• INFORMATION:
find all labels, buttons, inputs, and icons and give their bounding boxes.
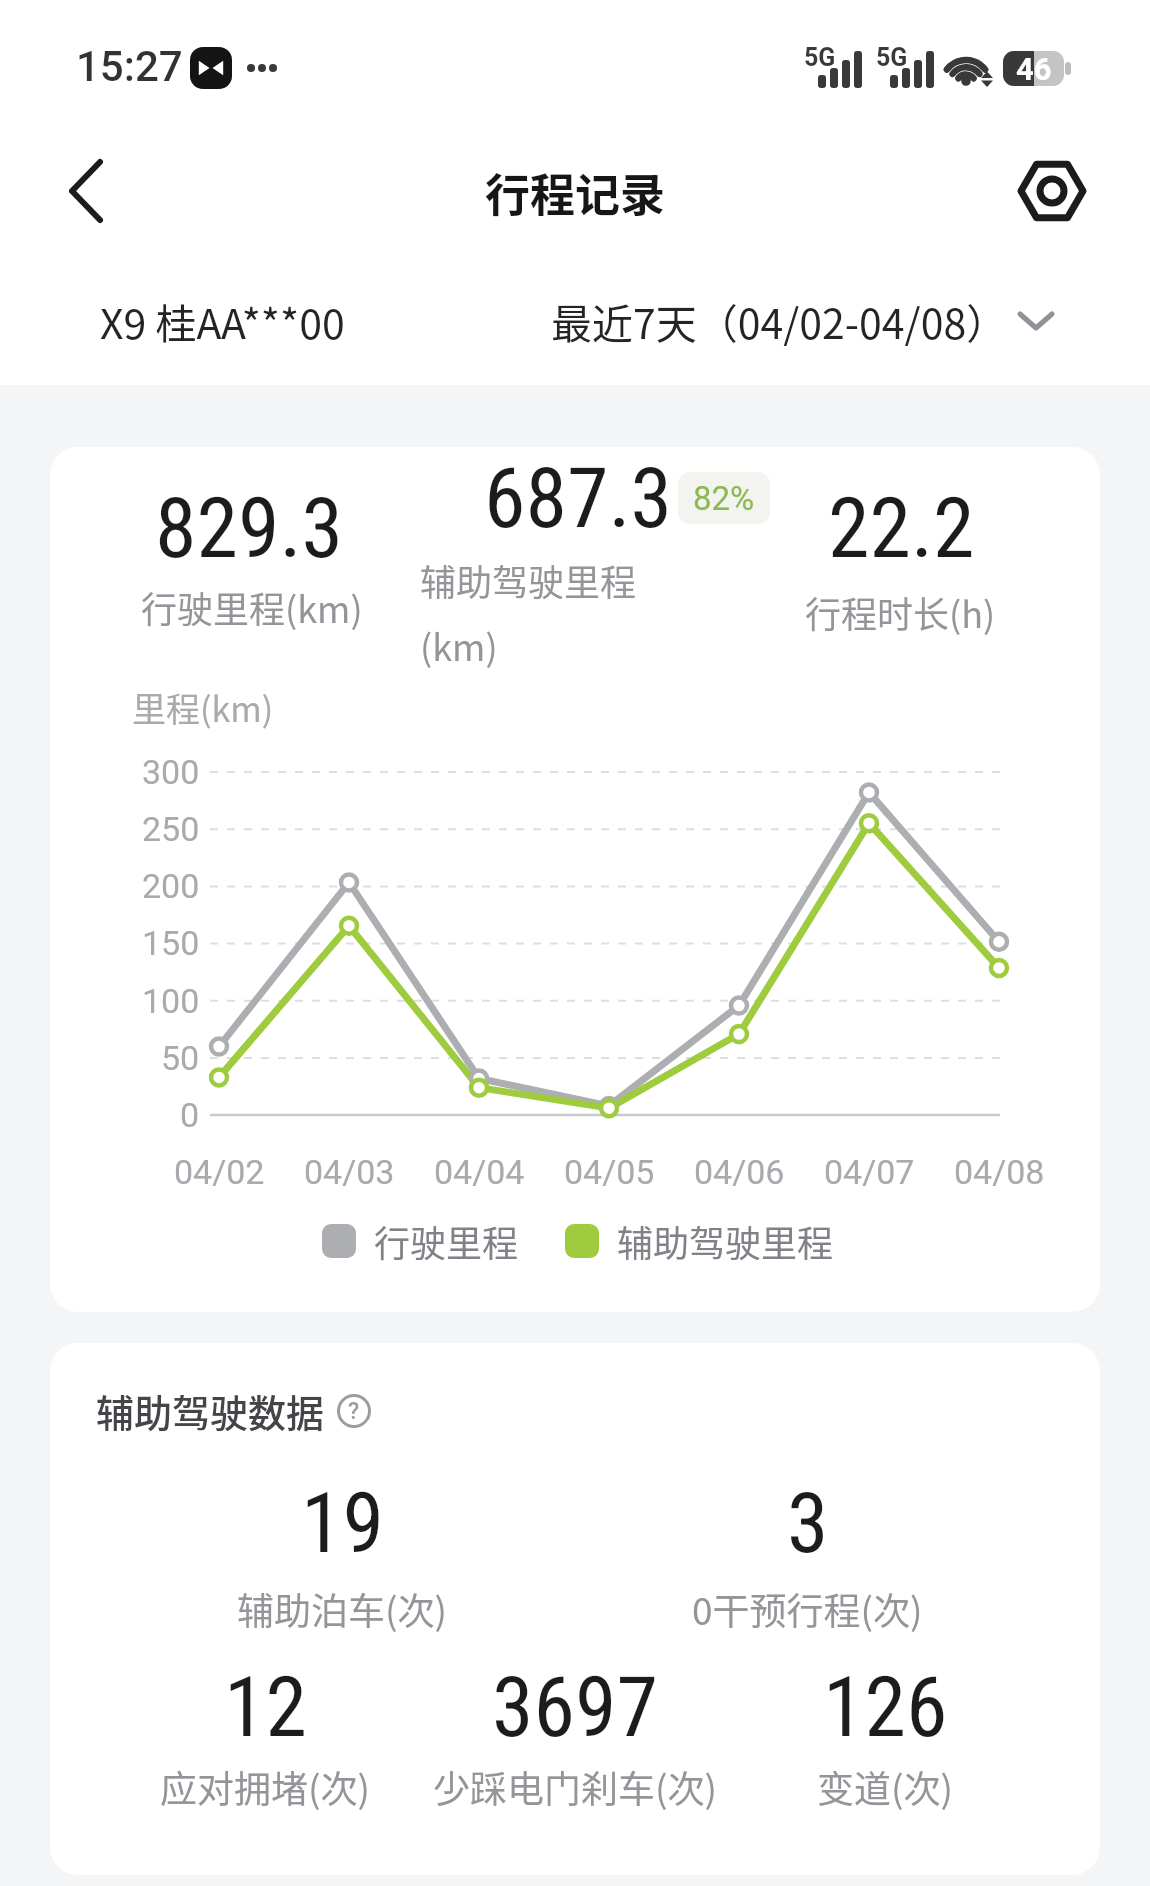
staticText: 3 [787, 1474, 829, 1572]
staticText: 行程时长(h) [805, 586, 996, 638]
staticText: 辅助驾驶里程 [617, 1215, 834, 1267]
staticText: 0干预行程(次) [692, 1582, 923, 1636]
button[interactable] [1014, 152, 1090, 228]
staticText: 250 [142, 809, 200, 849]
staticText: 12 [224, 1658, 307, 1756]
staticText: 辅助驾驶数据 [96, 1383, 325, 1438]
staticText: 15:27 [76, 42, 183, 91]
staticText: 辅助泊车(次) [237, 1582, 448, 1636]
staticText: 应对拥堵(次) [160, 1760, 371, 1814]
staticText: 辅助驾驶里程 [420, 554, 637, 606]
staticText: 126 [823, 1658, 948, 1756]
staticText: 22.2 [828, 479, 975, 577]
staticText: 19 [301, 1474, 384, 1572]
staticText: 50 [161, 1038, 200, 1078]
staticText: 行驶里程 [374, 1215, 519, 1267]
staticText: 04/06 [694, 1152, 785, 1192]
staticText: ? [348, 1398, 360, 1425]
staticText: 5G [876, 43, 908, 72]
staticText: 3697 [492, 1658, 658, 1756]
staticText: 里程(km) [132, 683, 274, 732]
button[interactable]: ? [337, 1394, 371, 1428]
staticText: 100 [142, 981, 200, 1021]
staticText: 少踩电门刹车(次) [433, 1760, 718, 1814]
button[interactable]: X9 桂AA***00 [90, 275, 410, 365]
staticText: 变道(次) [817, 1760, 954, 1814]
staticText: 04/03 [304, 1152, 395, 1192]
staticText: 46 [1016, 51, 1052, 86]
staticText: 04/07 [824, 1152, 915, 1192]
staticText: 行程记录 [485, 160, 666, 225]
staticText: 0 [180, 1095, 200, 1135]
button[interactable]: 最近7天（04/02-04/08） [500, 275, 1060, 365]
staticText: 300 [142, 752, 200, 792]
staticText: 82% [693, 479, 755, 518]
button[interactable] [52, 148, 122, 234]
staticText: 最近7天（04/02-04/08） [551, 291, 1008, 350]
staticText: X9 桂AA***00 [100, 291, 345, 350]
staticText: 200 [142, 866, 200, 906]
staticText: 5G [804, 43, 836, 72]
staticText: 04/08 [954, 1152, 1045, 1192]
staticText: (km) [420, 619, 498, 671]
staticText: 150 [142, 923, 200, 963]
staticText: 04/02 [174, 1152, 265, 1192]
staticText: 04/05 [564, 1152, 655, 1192]
staticText: 687.3 [484, 449, 673, 547]
staticText: 行驶里程(km) [141, 581, 363, 633]
staticText: 829.3 [155, 479, 344, 577]
staticText: 04/04 [434, 1152, 525, 1192]
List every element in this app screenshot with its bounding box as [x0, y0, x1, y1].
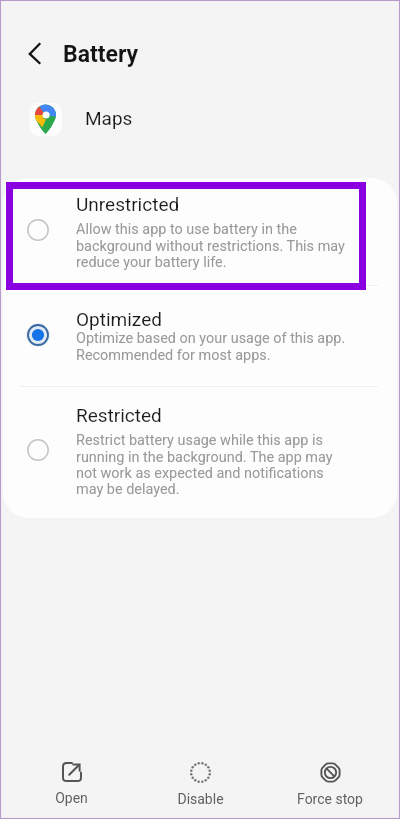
button[interactable] — [0, 180, 400, 280]
staticText: Optimized — [76, 308, 162, 330]
staticText: Unrestricted — [76, 193, 180, 215]
button[interactable]: Back — [16, 30, 54, 68]
staticText: Open — [55, 790, 88, 806]
staticText: Force stop — [297, 791, 363, 807]
staticText: Restricted — [76, 404, 162, 426]
staticText: Optimize based on your usage of this app… — [76, 330, 350, 363]
button[interactable]: Force stop — [284, 752, 376, 812]
button[interactable] — [0, 96, 400, 144]
staticText: Maps — [85, 107, 133, 129]
staticText: Disable — [177, 791, 224, 807]
staticText: Battery — [63, 41, 139, 68]
button[interactable] — [0, 392, 400, 507]
button[interactable] — [0, 291, 400, 367]
staticText: Allow this app to use battery in the bac… — [76, 221, 350, 270]
staticText: Restrict battery usage while this app is… — [76, 432, 350, 497]
button[interactable]: Open — [25, 752, 117, 812]
button[interactable]: Disable — [154, 752, 246, 812]
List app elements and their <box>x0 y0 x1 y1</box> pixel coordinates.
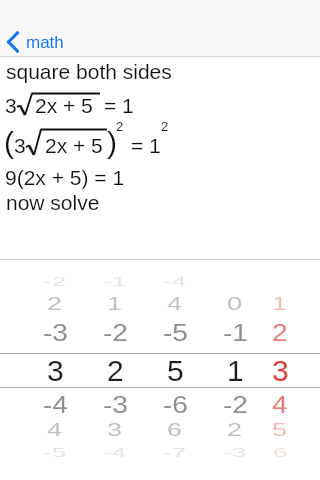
staticText: -5 <box>43 445 67 459</box>
staticText: now solve <box>6 191 100 214</box>
staticText: = 1 <box>104 94 134 117</box>
staticText: -1 <box>223 319 248 346</box>
staticText: 2 <box>107 354 124 388</box>
staticText: 3 <box>5 94 17 117</box>
staticText: 2x + 5 <box>45 134 103 157</box>
staticText: 3 <box>14 134 26 157</box>
staticText: 5 <box>272 420 288 440</box>
staticText: 2x + 5 <box>35 94 93 117</box>
staticText: square both sides <box>6 60 172 83</box>
staticText: 3 <box>107 420 123 440</box>
staticText: 4 <box>272 391 288 418</box>
staticText: -5 <box>163 319 188 346</box>
staticText: ( <box>4 126 14 160</box>
staticText: -2 <box>43 274 67 288</box>
staticText: 3 <box>272 354 289 388</box>
button[interactable]: math <box>6 31 64 53</box>
staticText: 1 <box>227 354 244 388</box>
staticText: 2 <box>47 294 63 314</box>
staticText: 4 <box>167 294 183 314</box>
staticText: ) <box>107 126 117 160</box>
staticText: 4 <box>47 420 63 440</box>
staticText: -3 <box>43 319 68 346</box>
staticText: 1 <box>272 294 288 314</box>
staticText: 2 <box>116 119 124 134</box>
staticText: 6 <box>273 445 288 459</box>
staticText: 9(2x + 5) = 1 <box>5 166 125 189</box>
button[interactable] <box>0 259 320 480</box>
staticText: -4 <box>163 274 187 288</box>
staticText: -7 <box>163 445 187 459</box>
staticText: -4 <box>103 445 127 459</box>
staticText: -4 <box>43 391 68 418</box>
staticText: -6 <box>163 391 188 418</box>
staticText: 2 <box>161 119 169 134</box>
staticText: 3 <box>47 354 64 388</box>
staticText: 1 <box>107 294 123 314</box>
staticText: 2 <box>272 319 288 346</box>
staticText: -3 <box>223 445 247 459</box>
staticText: 6 <box>167 420 183 440</box>
staticText: 5 <box>167 354 184 388</box>
staticText: -3 <box>103 391 128 418</box>
staticText: = 1 <box>131 134 161 157</box>
staticText: 2 <box>227 420 243 440</box>
staticText: -2 <box>223 391 248 418</box>
staticText: -1 <box>103 274 127 288</box>
staticText: 0 <box>227 294 243 314</box>
staticText: -2 <box>103 319 128 346</box>
staticText: math <box>26 33 64 52</box>
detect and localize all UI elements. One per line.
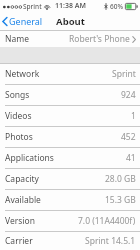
staticText: 41	[126, 152, 136, 164]
staticText: Name	[5, 33, 29, 45]
button[interactable]: General	[0, 12, 47, 30]
staticText: 924	[121, 89, 136, 101]
button[interactable]: Version	[0, 211, 140, 231]
staticText: Capacity	[5, 173, 39, 185]
staticText: 7.0 (11A4400f)	[78, 215, 136, 227]
staticText: 28.0 GB	[105, 173, 136, 185]
staticText: Robert's Phone	[69, 33, 130, 45]
staticText: Songs	[5, 89, 30, 101]
staticText: Photos	[5, 131, 33, 143]
staticText: 60%	[110, 2, 123, 11]
staticText: General	[9, 15, 43, 27]
button[interactable]: Available	[0, 190, 140, 210]
button[interactable]: Name	[0, 31, 140, 47]
staticText: 15.3 GB	[105, 194, 136, 206]
staticText: 1	[131, 110, 136, 122]
staticText: Available	[5, 194, 41, 206]
staticText: About	[56, 15, 85, 28]
button[interactable]: Capacity	[0, 169, 140, 189]
staticText: Sprint	[23, 2, 42, 11]
staticText: Carrier	[5, 235, 33, 247]
button[interactable]: Songs	[0, 85, 140, 105]
button[interactable]: Applications	[0, 148, 140, 168]
staticText: Sprint	[112, 68, 136, 80]
staticText: Sprint 14.5.1	[85, 235, 136, 247]
button[interactable]: Videos	[0, 106, 140, 126]
staticText: Version	[5, 215, 35, 227]
staticText: Applications	[5, 152, 54, 164]
button[interactable]: Photos	[0, 127, 140, 147]
button[interactable]: Carrier	[0, 232, 140, 250]
staticText: 452	[121, 131, 136, 143]
staticText: Network	[5, 68, 40, 80]
button[interactable]: Network	[0, 64, 140, 84]
staticText: Videos	[5, 110, 32, 122]
staticText: 11:38 AM	[55, 1, 86, 11]
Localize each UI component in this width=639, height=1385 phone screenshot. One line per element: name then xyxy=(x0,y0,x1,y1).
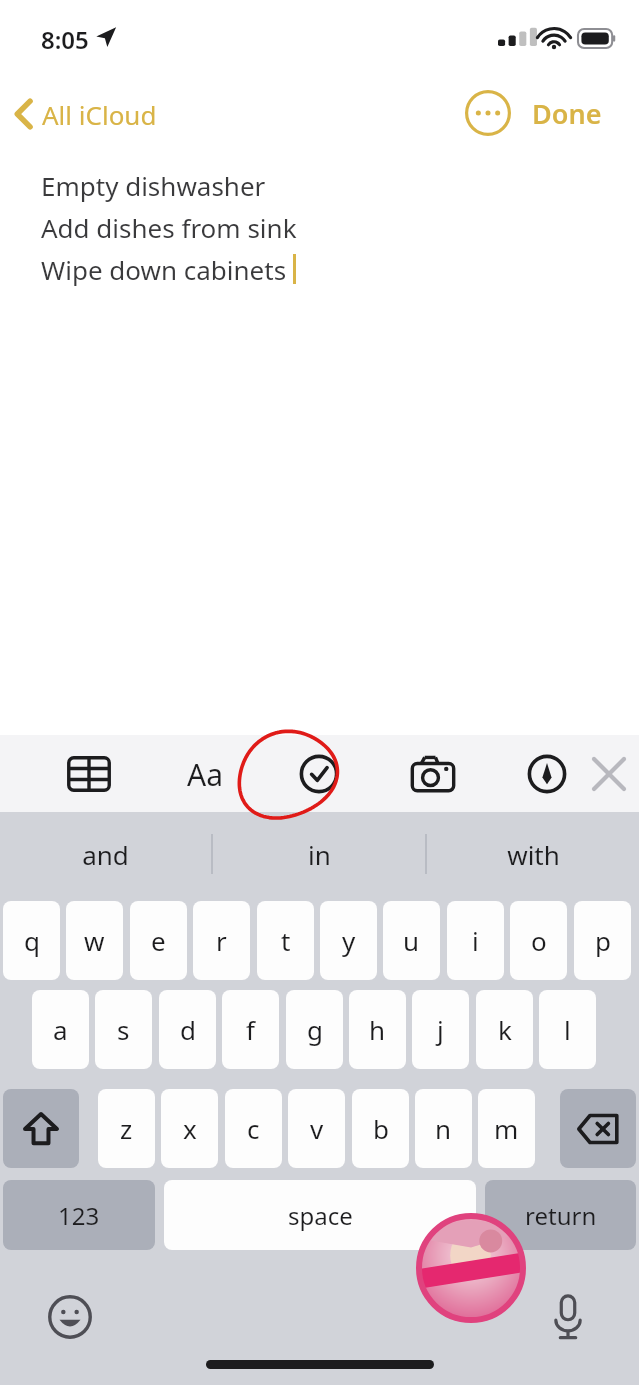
button[interactable]: space xyxy=(164,1180,476,1250)
button[interactable]: u xyxy=(383,901,440,980)
button[interactable]: and xyxy=(0,812,211,896)
button[interactable]: x xyxy=(161,1089,218,1168)
button[interactable]: p xyxy=(574,901,631,980)
button[interactable]: f xyxy=(222,990,279,1069)
staticText: u xyxy=(403,923,420,958)
staticText: w xyxy=(84,923,105,958)
button[interactable]: v xyxy=(288,1089,345,1168)
staticText: j xyxy=(437,1012,444,1047)
button[interactable]: Shift xyxy=(3,1089,79,1168)
staticText: l xyxy=(564,1012,571,1047)
button[interactable]: j xyxy=(412,990,469,1069)
button[interactable]: a xyxy=(32,990,89,1069)
button[interactable]: i xyxy=(447,901,504,980)
button[interactable]: Aa xyxy=(172,741,238,807)
button[interactable]: in xyxy=(213,812,425,896)
button[interactable]: g xyxy=(286,990,343,1069)
button[interactable]: e xyxy=(130,901,187,980)
button[interactable]: d xyxy=(159,990,216,1069)
staticText: r xyxy=(216,923,227,958)
staticText: g xyxy=(307,1012,323,1047)
button[interactable]: o xyxy=(510,901,567,980)
staticText: in xyxy=(308,837,331,872)
staticText: e xyxy=(151,923,166,958)
staticText: All iCloud xyxy=(42,97,157,132)
button[interactable]: h xyxy=(349,990,406,1069)
staticText: Empty dishwasher xyxy=(41,168,266,203)
staticText: f xyxy=(246,1012,255,1047)
staticText: m xyxy=(494,1111,519,1146)
button[interactable]: Camera xyxy=(402,743,464,805)
staticText: Add dishes from sink xyxy=(41,210,297,245)
staticText: Wipe down cabinets xyxy=(41,252,287,287)
button[interactable]: n xyxy=(415,1089,472,1168)
button[interactable]: s xyxy=(95,990,152,1069)
button[interactable]: y xyxy=(320,901,377,980)
button[interactable]: k xyxy=(476,990,533,1069)
staticText: Aa xyxy=(187,754,223,795)
button[interactable]: c xyxy=(225,1089,282,1168)
button[interactable]: b xyxy=(352,1089,409,1168)
button[interactable]: return xyxy=(485,1180,636,1250)
staticText: z xyxy=(120,1111,133,1146)
staticText: p xyxy=(595,923,611,958)
button[interactable]: with xyxy=(427,812,639,896)
staticText: c xyxy=(247,1111,260,1146)
button[interactable]: 123 xyxy=(3,1180,155,1250)
staticText: h xyxy=(369,1012,386,1047)
button[interactable]: All iCloud xyxy=(10,88,163,140)
staticText: o xyxy=(531,923,547,958)
staticText: b xyxy=(373,1111,389,1146)
button[interactable]: Emoji xyxy=(40,1287,100,1347)
button[interactable]: Checklist xyxy=(288,743,350,805)
button[interactable]: r xyxy=(193,901,250,980)
staticText: t xyxy=(281,923,291,958)
button[interactable]: Done xyxy=(532,88,602,138)
button[interactable]: Close keyboard xyxy=(578,742,639,806)
button[interactable]: z xyxy=(98,1089,155,1168)
staticText: k xyxy=(498,1012,512,1047)
staticText: d xyxy=(180,1012,196,1047)
button[interactable]: m xyxy=(478,1089,535,1168)
button[interactable]: Backspace xyxy=(560,1089,636,1168)
button[interactable]: More options xyxy=(463,88,513,138)
staticText: q xyxy=(24,923,40,958)
button[interactable]: Markup xyxy=(516,743,578,805)
staticText: i xyxy=(472,923,479,958)
staticText: space xyxy=(288,1199,353,1232)
staticText: return xyxy=(525,1199,597,1232)
staticText: and xyxy=(82,837,129,872)
staticText: with xyxy=(507,837,560,872)
staticText: 8:05 xyxy=(41,23,89,56)
staticText: s xyxy=(117,1012,130,1047)
staticText: y xyxy=(342,923,356,958)
button[interactable]: Table xyxy=(58,743,120,805)
button[interactable]: q xyxy=(3,901,60,980)
button[interactable]: t xyxy=(257,901,314,980)
button[interactable]: w xyxy=(66,901,123,980)
button[interactable]: Dictation xyxy=(538,1287,598,1347)
staticText: v xyxy=(310,1111,324,1146)
staticText: a xyxy=(53,1012,68,1047)
staticText: 123 xyxy=(58,1199,100,1232)
button[interactable]: l xyxy=(539,990,596,1069)
staticText: Done xyxy=(532,95,602,132)
staticText: n xyxy=(435,1111,452,1146)
staticText: x xyxy=(183,1111,197,1146)
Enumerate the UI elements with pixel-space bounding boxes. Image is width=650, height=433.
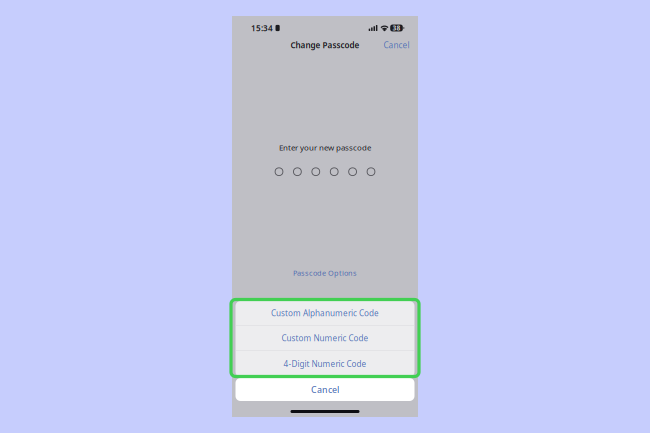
button[interactable]: Passcode Options [293,268,357,278]
staticText: 38 [392,24,400,33]
staticText: Custom Numeric Code [282,332,368,344]
staticText: 4-Digit Numeric Code [284,358,366,369]
button[interactable]: Custom Numeric Code [236,326,414,351]
staticText: Enter your new passcode [279,142,371,153]
staticText: Custom Alphanumeric Code [271,308,379,319]
button[interactable]: Cancel [236,378,414,401]
button[interactable]: Cancel [384,39,418,51]
staticText: Passcode Options [293,268,357,278]
staticText: Cancel [384,39,410,51]
staticText: Change Passcode [290,40,360,51]
button[interactable]: 4-Digit Numeric Code [236,351,414,377]
staticText: Cancel [311,384,339,396]
staticText: 15:34 [251,22,273,34]
button[interactable]: Custom Alphanumeric Code [236,301,414,326]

• WORK REQUIRED: Each line holding the word "boxes" must be copied from the data.

• OUTPUT FOR THIS TASK:
find all labels, buttons, inputs, and icons and give their bounding boxes.
Enumerate the UI elements with pixel-space bounding boxes. Image is width=650, height=433.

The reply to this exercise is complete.